▶ **Exercise brief**:
Keep to one stretch of the data below, the lines from the one with "TX4060搭載とデスクトップPCに負けない非常に強力なスペックなので" up to and including the one with "ーラー「ZALMAN CNPS4X Blac", and return that stretch exactly.

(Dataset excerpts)
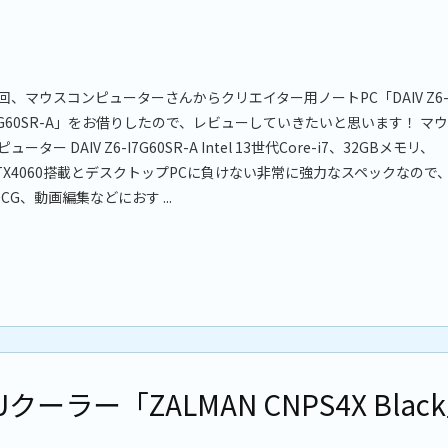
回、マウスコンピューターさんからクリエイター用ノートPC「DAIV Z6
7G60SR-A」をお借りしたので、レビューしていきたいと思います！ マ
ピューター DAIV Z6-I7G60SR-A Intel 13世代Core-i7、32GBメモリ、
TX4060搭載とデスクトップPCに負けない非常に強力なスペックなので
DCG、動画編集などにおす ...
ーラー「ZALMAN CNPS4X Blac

* * *

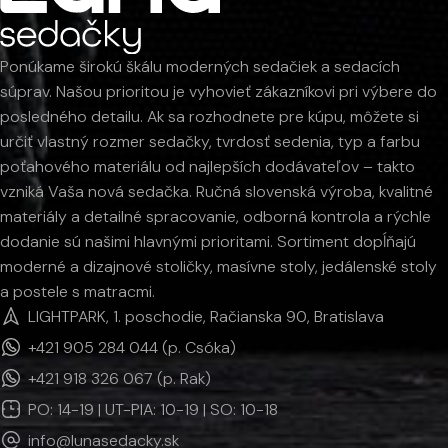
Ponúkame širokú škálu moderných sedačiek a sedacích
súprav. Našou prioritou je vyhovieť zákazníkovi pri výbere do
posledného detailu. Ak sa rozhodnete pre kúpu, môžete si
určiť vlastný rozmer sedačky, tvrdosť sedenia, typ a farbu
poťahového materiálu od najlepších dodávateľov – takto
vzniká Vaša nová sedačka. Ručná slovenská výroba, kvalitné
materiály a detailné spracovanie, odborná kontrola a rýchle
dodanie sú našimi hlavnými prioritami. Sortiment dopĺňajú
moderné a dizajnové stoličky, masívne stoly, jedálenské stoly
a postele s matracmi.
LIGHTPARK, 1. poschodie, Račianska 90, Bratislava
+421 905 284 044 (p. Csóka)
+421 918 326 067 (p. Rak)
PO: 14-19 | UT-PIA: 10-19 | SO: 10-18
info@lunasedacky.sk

* * *

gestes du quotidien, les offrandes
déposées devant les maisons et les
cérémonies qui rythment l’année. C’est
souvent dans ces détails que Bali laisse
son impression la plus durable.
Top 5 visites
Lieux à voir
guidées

▶ **Answer to the problem**:
TX4060搭載とデスクトップPCに負けない非常に強力なスペックなので
DCG、動画編集などにおす ...
ーラー「ZALMAN CNPS4X Blac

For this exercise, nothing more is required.